We’ve known many teachers who believe “bell-ringers,” warm-ups, or informal writing assignments are a poor use of time, but we still stand by them.
Because we do not “grade” informal writing in the traditional sense (students receive credit simply for completing the assignment) we find that students are often more willing to take risks. Many students have even expressed that these exercises increase their confidence and get them excited about putting pen to paper. Is there a note of music sweeter to the writing teacher’s ear? We think not!
When we’re looking for writing prompts, our first stop is a site called Writer’s Digest. Below are a few examples of the writing prompts you’ll find there:
- “You’re leaving your favorite restaurant after eating breakfast when a stranger taps you on the shoulder. But this tap leads to a conversation—and adventure—that leaves you with one item that you never thought you’d ever own. Start your story with “I hate to bother you, but I have something important to ask.” And end your story with, “And that’s how I ended up being the proud owner of a (fill in the blank).”
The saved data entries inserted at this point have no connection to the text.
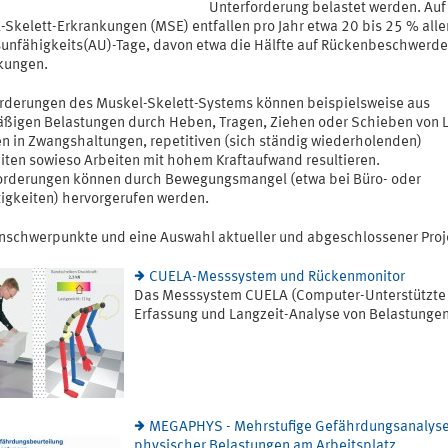
Unterforderung belastet werden. Auf
-Skelett-Erkrankungen (MSE) entfallen pro Jahr etwa 20 bis 25 % alle
sunfähigkeits(AU)-Tage, davon etwa die Hälfte auf Rückenbeschwerde
kungen.
rderungen des Muskel-Skelett-Systems können beispielsweise aus
ßigen Belastungen durch Heben, Tragen, Ziehen oder Schieben von L
en in Zwangshaltungen, repetitiven (sich ständig wiederholenden)
eiten sowieso Arbeiten mit hohem Kraftaufwand resultieren.
orderungen können durch Bewegungsmangel (etwa bei Büro- oder
tigkeiten) hervorgerufen werden.
schwerpunkte und eine Auswahl aktueller und abgeschlossener Proj
CUELA-Messsystem und Rückenmonitor
Das Messsystem CUELA (Computer-Unterstützte
Erfassung und Langzeit-Analyse von Belastungen 
MEGAPHYS - Mehrstufige Gefährdungsanalys
physischer Belastungen am Arbeitsplatz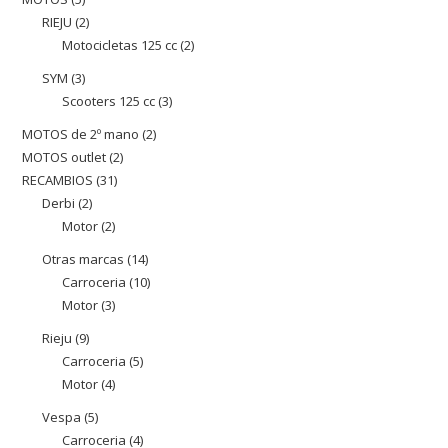
producte
RIEJU
2
2
productes
Motocicletas 125 cc
2
2
productes
productes
SYM
3
3
Scooters 125 cc
3
3
productes
productes
MOTOS de 2º mano
2
2
MOTOS outlet
2
2
productes
RECAMBIOS
31
31
productes
Derbi
2
2
productes
Motor
2
2
productes
productes
Otras marcas
14
14
Carroceria
10
10
productes
Motor
3
3
productes
productes
Rieju
9
9
Carroceria
5
5
productes
Motor
4
4
productes
productes
Vespa
5
5
Carroceria
4
4
productes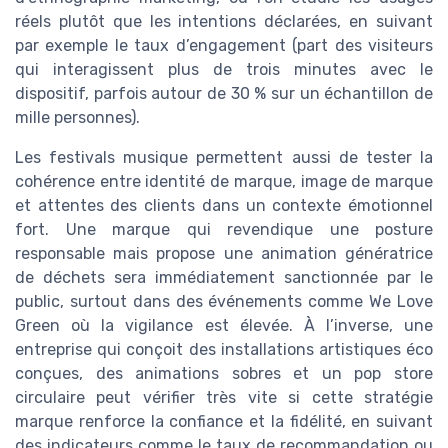
réels plutôt que les intentions déclarées, en suivant
par exemple le taux d’engagement (part des visiteurs
qui interagissent plus de trois minutes avec le
dispositif, parfois autour de 30 % sur un échantillon de
mille personnes).
Les festivals musique permettent aussi de tester la
cohérence entre identité de marque, image de marque
et attentes des clients dans un contexte émotionnel
fort. Une marque qui revendique une posture
responsable mais propose une animation génératrice
de déchets sera immédiatement sanctionnée par le
public, surtout dans des événements comme We Love
Green où la vigilance est élevée. À l’inverse, une
entreprise qui conçoit des installations artistiques éco
conçues, des animations sobres et un pop store
circulaire peut vérifier très vite si cette stratégie
marque renforce la confiance et la fidélité, en suivant
des indicateurs comme le taux de recommandation ou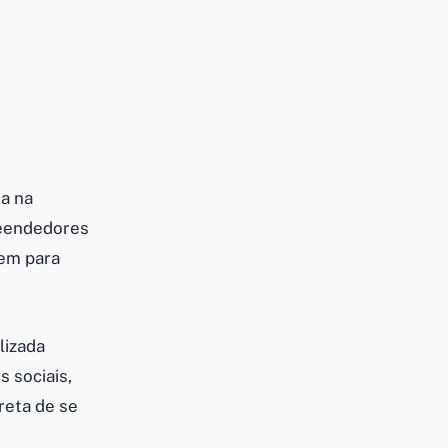
a na
reendedores
em para
lizada
 sociais,
reta de se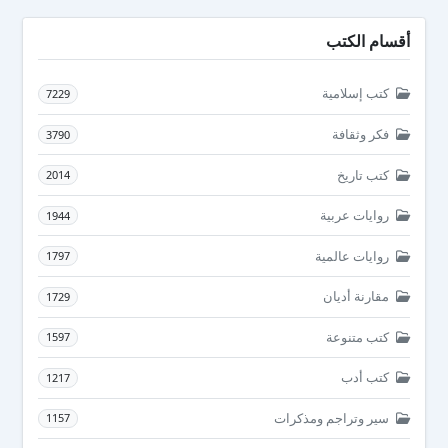
أقسام الكتب
كتب إسلامية
7229
فكر وثقافة
3790
كتب تاريخ
2014
روايات عربية
1944
روايات عالمية
1797
مقارنة أديان
1729
كتب متنوعة
1597
كتب أدب
1217
سير وتراجم ومذكرات
1157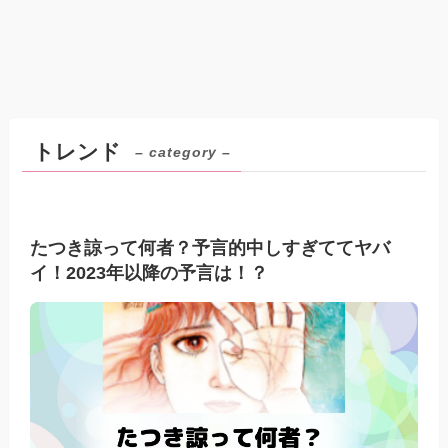
トレンド
– category –
たつき諒って何者？予言的中しすぎててヤバ
イ！2023年以降の予言は！？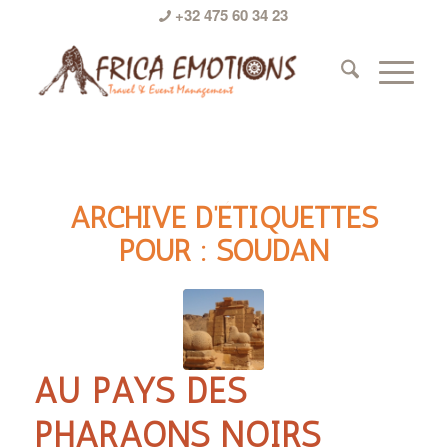
+32 475 60 34 23
ARCHIVE D’ÉTIQUETTES
POUR :
SOUDAN
AU PAYS DES
PHARAONS NOIRS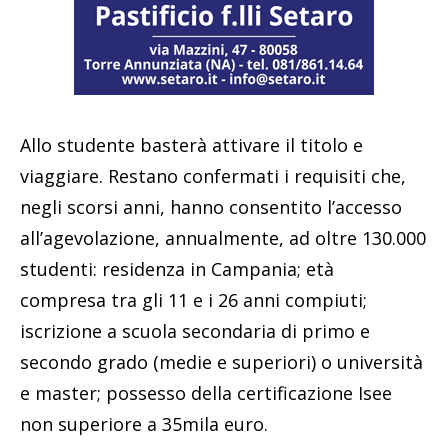
Allo studente basterà attivare il titolo e
viaggiare. Restano confermati i requisiti che,
negli scorsi anni, hanno consentito l’accesso
all’agevolazione, annualmente, ad oltre 130.000
studenti: residenza in Campania; età
compresa tra gli 11 e i 26 anni compiuti;
iscrizione a scuola secondaria di primo e
secondo grado (medie e superiori) o università
e master; possesso della certificazione Isee
non superiore a 35mila euro.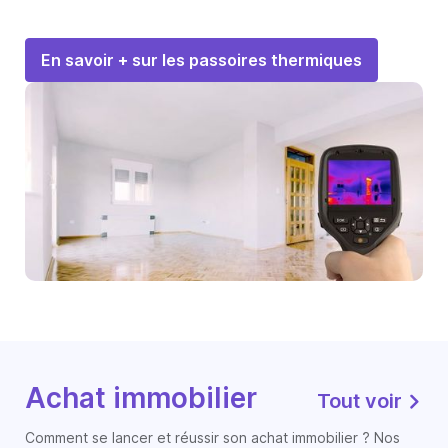
En savoir + sur les passoires thermiques
Achat immobilier
Tout voir
Comment se lancer et réussir son achat immobilier ? Nos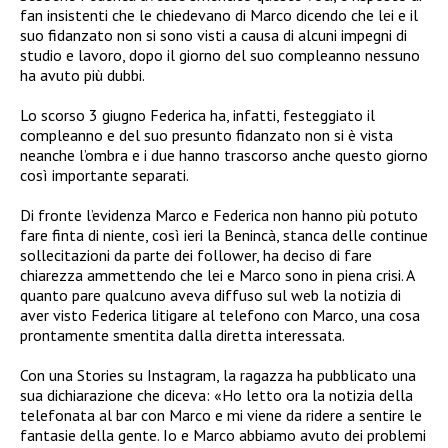
fan insistenti che le chiedevano di Marco dicendo che lei e il
suo fidanzato non si sono visti a causa di alcuni impegni di
studio e lavoro, dopo il giorno del suo compleanno nessuno
ha avuto più dubbi.
Lo scorso 3 giugno Federica ha, infatti, festeggiato il
compleanno e del suo presunto fidanzato non si è vista
neanche l’ombra e i due hanno trascorso anche questo giorno
così importante separati.
Di fronte l’evidenza Marco e Federica non hanno più potuto
fare finta di niente, così ieri la Benincà, stanca delle continue
sollecitazioni da parte dei follower, ha deciso di fare
chiarezza ammettendo che lei e Marco sono in piena crisi. A
quanto pare qualcuno aveva diffuso sul web la notizia di
aver visto Federica litigare al telefono con Marco, una cosa
prontamente smentita dalla diretta interessata.
Con una Stories su Instagram, la ragazza ha pubblicato una
sua dichiarazione che diceva: «Ho letto ora la notizia della
telefonata al bar con Marco e mi viene da ridere a sentire le
fantasie della gente. Io e Marco abbiamo avuto dei problemi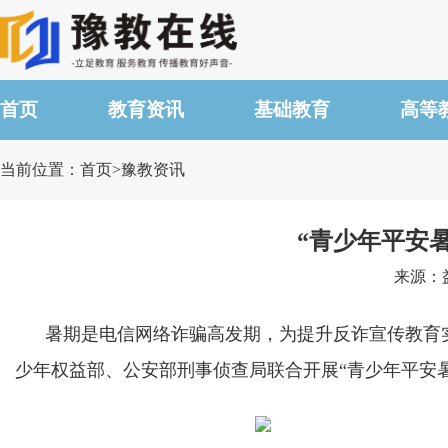
首页
教育资讯
基础教育
高等
当前位置：首页>豫教资讯
“青少年平安
来源：益
暑期是电信网络诈骗高发期，为提升反诈宣传教育实效
少年权益部、公安部刑事侦查局联合开展“青少年平安暑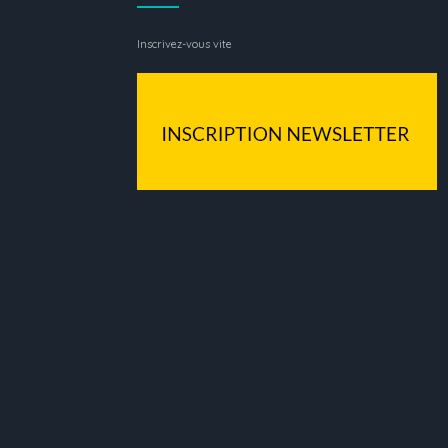
Inscrivez-vous vite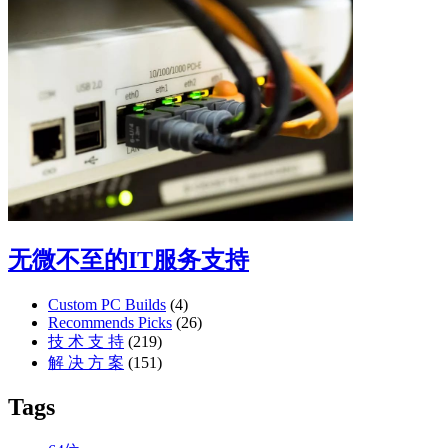
无微不至的IT服务支持
Custom PC Builds
(4)
Recommends Picks
(26)
技 术 支 持
(219)
解 决 方 案
(151)
Tags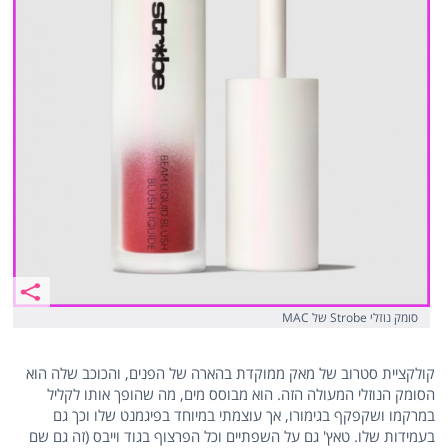
סומק נוזלי Strobe של MAC
קולקציית סטרוב של מאק ממוקדת בהארה של הפנים, והכוכב שלה הוא
הסומק הנוזלי המעולה הזה. הוא מבוסס מים, מה שהופך אותו לקליל
במרקמו ושקפקף בגימורו, אך עוצמתי במיוחד בפיגמנט שלו וכך גם
בעמידות שלו. טאץ' גם על השפתיים וכל הפרצוף בגוד וייבס (זה גם שם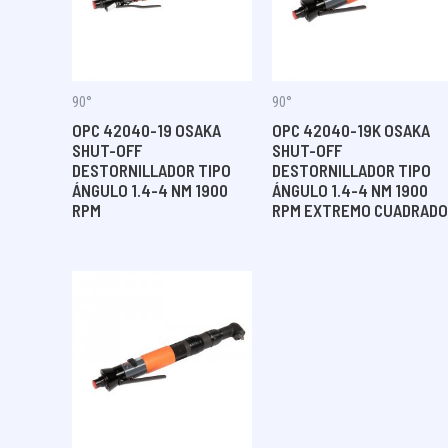
90°
90°
OPC 42040-19 OSAKA
OPC 42040-19K OSAKA
SHUT-OFF
SHUT-OFF
DESTORNILLADOR TIPO
DESTORNILLADOR TIPO
ÁNGULO 1.4-4 NM 1900
ÁNGULO 1.4-4 NM 1900
RPM
RPM EXTREMO CUADRADO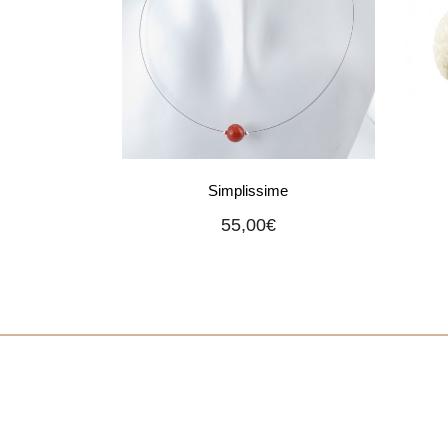
Simplissime
55,00
€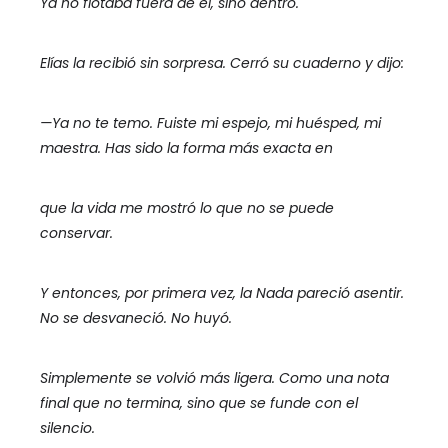
Ya no flotaba fuera de él, sino dentro.
Elías la recibió sin sorpresa. Cerró su cuaderno y dijo:
—Ya no te temo. Fuiste mi espejo, mi huésped, mi
maestra. Has sido la forma más exacta en
que la vida me mostró lo que no se puede
conservar.
Y entonces, por primera vez, la Nada pareció asentir.
No se desvaneció. No huyó.
Simplemente se volvió más ligera. Como una nota
final que no termina, sino que se funde con el
silencio.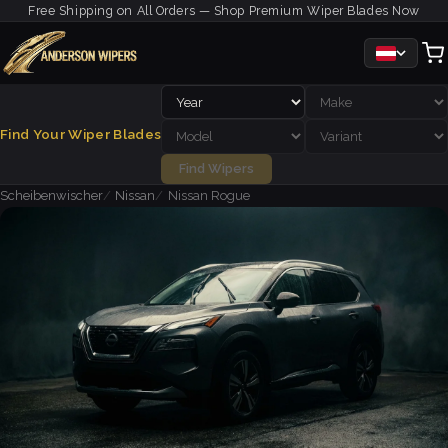
Free Shipping on All Orders — Shop Premium Wiper Blades Now
Find Your Wiper Blades
Find Wipers
Scheibenwischer
Nissan
Nissan Rogue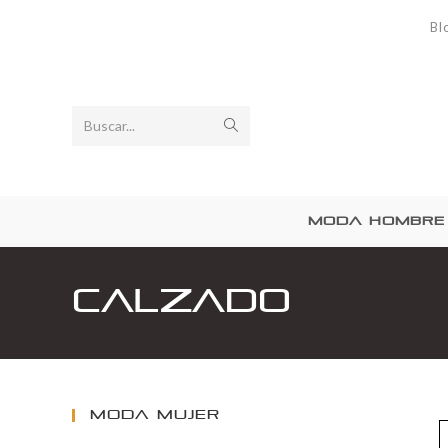
Bl
Buscar...
MODA HOMBRE
Calzado
MODA MUJER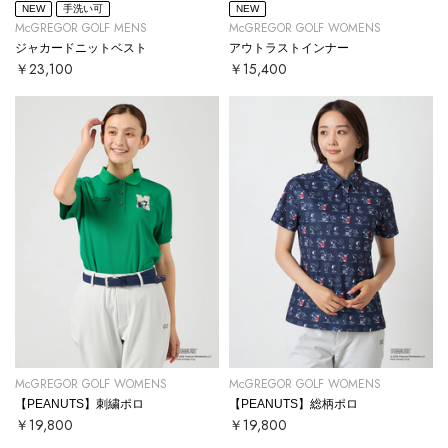
NEW
手洗い可
NEW
McGREGOR GOLF MENS
McGREGOR GOLF WOMENS
ジャカードニットベスト
アウトラストインナー
￥23,100
￥15,400
McGREGOR GOLF WOMENS
McGREGOR GOLF WOMENS
【PEANUTS】刺繍ポロ
【PEANUTS】総柄ポロ
￥19,800
￥19,800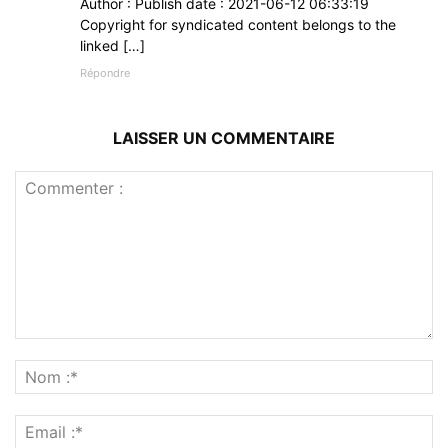
Author : Publish date : 2021-06-12 06:33:19
Copyright for syndicated content belongs to the
linked […]
Répondre
LAISSER UN COMMENTAIRE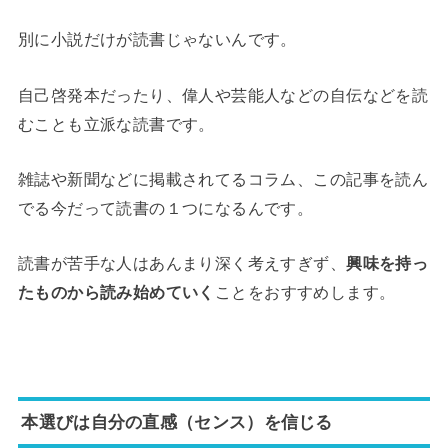
別に小説だけが読書じゃないんです。
自己啓発本だったり、偉人や芸能人などの自伝などを読
むことも立派な読書です。
雑誌や新聞などに掲載されてるコラム、この記事を読ん
でる今だって読書の１つになるんです。
読書が苦手な人はあんまり深く考えすぎず、
興味を持っ
たものから読み始めていく
ことをおすすめします。
本選びは自分の直感（センス）を信じる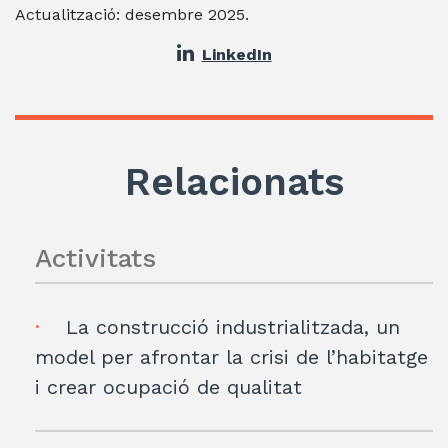
Actualització: desembre 2025.
LinkedIn
Relacionats
Activitats
La construcció industrialitzada, un
model per afrontar la crisi de l’habitatge
i crear ocupació de qualitat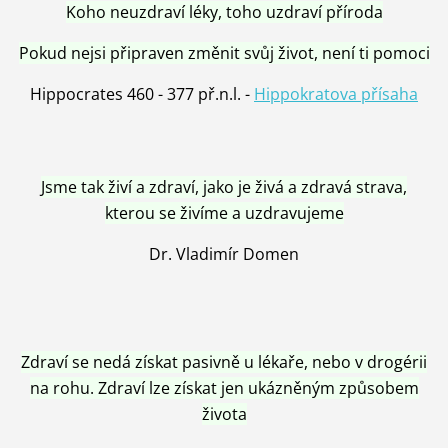
Koho neuzdraví léky, toho uzdraví příroda
Pokud nejsi připraven změnit svůj život, není ti pomoci
Hippocrates 460 - 377 př.n.l. -
Hippokratova přísaha
Jsme tak živí a zdraví, jako je živá a zdravá strava,
kterou se živíme a uzdravujeme
Dr. Vladimír Domen
Zdraví se nedá získat pasivně u lékaře, nebo v drogérii
na rohu. Zdraví lze získat jen ukázněným způsobem
života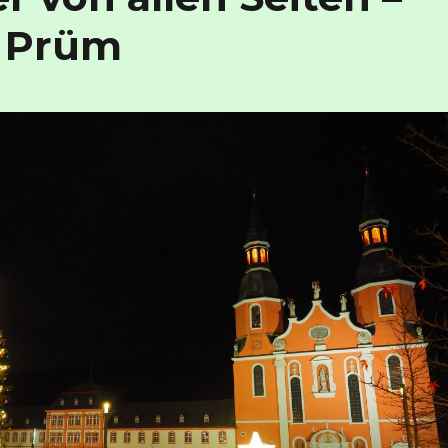
n Prüm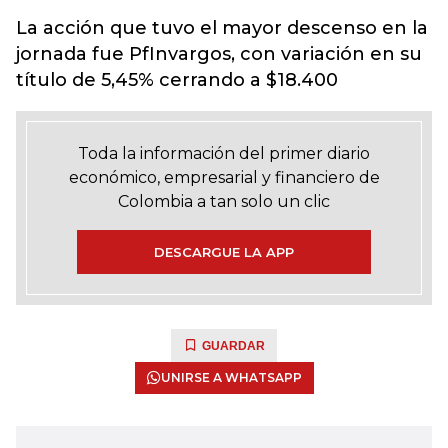
La acción que tuvo el mayor descenso en la
jornada fue PfInvargos, con variación en su
título de 5,45% cerrando a $18.400
Toda la información del primer diario
económico, empresarial y financiero de
Colombia a tan solo un clic
DESCARGUE LA APP
GUARDAR
UNIRSE A WHATSAPP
- You are a world-renowned mystery writer living a life of seclusion. A random email informs you of a great story, the next bestseller. Unfortunately, you find the details to be a little too close to home. Write a scene where you confront this mysterious informant, who seems to know a little too much about your personal life.
- The snow is coming down and school has been canceled. Your brother, who has an important government job, has asked you to watch his kids during the day so he can go to work. While watching his kids, they reveal something top secret about your brother’s job—and it’s something, for the sake of your family, that you need to stop.
- You receive a mysterious email and the subject line reads “Everything you know is a lie.” You open the email and read further: “Act calm as to not alert anyone, but everyone around you is not who they say they are. You need to quietly get out of there and meet me at the spot where you had your first kiss. You know the place. My name is Mark.”
If you’re looking for more writing prompts, we also recommend checking out a site called Writing Prompts. Each prompt on the site comes with an accompanying photo and a brief explanation of how the prompt fulfills Common Core Standards.